Journalist Mascolo fordert besonnenen Journalismus in Krisenzeiten

Nachricht 16. September 2022

Bückeburg (epd). Der Journalist Georg Mascolo hat vor zunehmendem Alarmismus in der Medienberichterstattung gewarnt. „Gerade in Zeiten der Krisen und Verunsicherung wünschen sich die Menschen Sachlichkeit und Erklärung, nicht Überspitzung und Superlative“, betonte der einstige „Spiegel“-Chefredakteur am Donnerstagabend beim Jahresempfang der Evangelisch-Lutherischen Landeskirche Schaumburg-Lippe in Bückeburg. Guter Journalismus sei „dienend“ und helfe Menschen dabei, sich auf Grundlage sauber recherchierter und verständlicher Berichterstattung zu orientieren und zu einer eigenständigen Einschätzung komplexer Themen zu gelangen.

Mascolo, der bis zum Frühjahr dieses Jahres Leiter des Rechercheverbundes von NDR, WDR und der „Süddeutschen Zeitung“ war, sagte vor rund 900 Gästen aus Kirche, Politik und Gesellschaft, „dass guter und schlechter Journalismus im Social-Media-Zeitalter oft nur einen Klick auseinanderliegen“. Entsprechend gefragt seien wache und kritische Mediennutzer und -nutzerinnen. Diese könnten seriösen und redlichen Journalismus unter anderem daran erkennen, wie Redaktionen mit eigenen Fehlern umgingen: „Ehrlichkeit und Transparenz im Umgang mit Fehleinschätzungen und Fehlberichterstattungen sind für glaubwürdigen Journalismus unerlässlich.“

Mit Blick auf die Energiekrise, steigende Lebenshaltungskosten und Sorgen vor wachsender sozialer Not kritisierte Mascolo, dass jetzt Berichte über einen drohenden „Wut-Winter“ zu lesen seien. „Die steilsten Prognosen bekommen oft die größte Aufmerksamkeit“, sagte er. Dabei zeige sich im Rückblick zumeist, dass die Vorhersagen drastischer seien als die Realität. Mascolo plädierte für Journalismus, der sich nicht „von der Daueraufgeregtheit der sozialen Medien mitreißen lässt“.

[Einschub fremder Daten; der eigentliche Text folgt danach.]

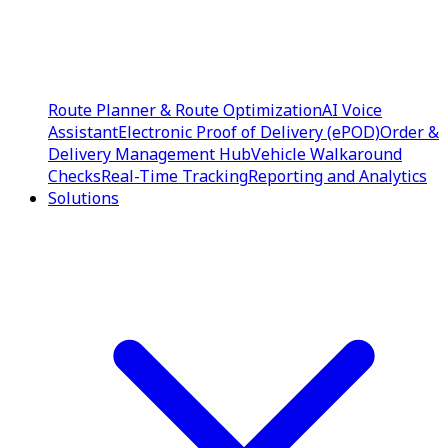
Route Planner & Route Optimization
AI Voice
Assistant
Electronic Proof of Delivery (ePOD)
Order &
Delivery Management Hub
Vehicle Walkaround
Checks
Real-Time Tracking
Reporting and Analytics
Solutions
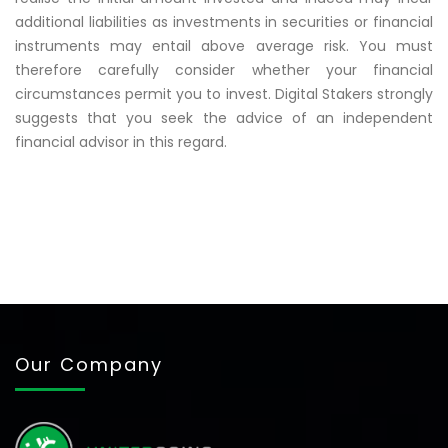
additional liabilities as investments in securities or financial
instruments may entail above average risk. You must
therefore carefully consider whether your financial
circumstances permit you to invest. Digital Stakers strongly
suggests that you seek the advice of an independent
financial advisor in this regard.
Our Company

Zudem betonte er, dass die Unterdrückung von Presse- und Meinungsfreiheit weltweit betrachtet weiter zunehme. Einst sei die Bekämpfung der freien Marktwirtschaft ein zentraler Indikator für Demokratiedefizite gewesen, heute sei es die Unterdrückung unabhängig arbeitender Journalisten. Gerade deshalb müsse immer im Bewusstsein bleiben, dass die freien Medien einen lebenswichtigen Beitrag zur Demokratie leisteten, indem sie „den Mächtigen und Einflussreichen auf die Finger schauen“.

Beim Empfang in der Bückeburger Stadtkirche zeichnete Landesbischof Karl Hinrich Manzke 115 Musikerinnen und Musiker der unterschiedlichsten Sparten und Genres für ihr unermüdliches Wirken auch während der Corona-Pandemie aus. Obwohl die zurückliegenden zwei Jahre für sie angesichts erschwerter Auftrittsmöglichkeiten und herber wirtschaftlicher Einbußen eine schwere, mitunter existenzbedrohende Zeit gewesen seien, hätten Sie den Menschen gerade während der Pandemie viel Freude und Zuversicht vermittelt.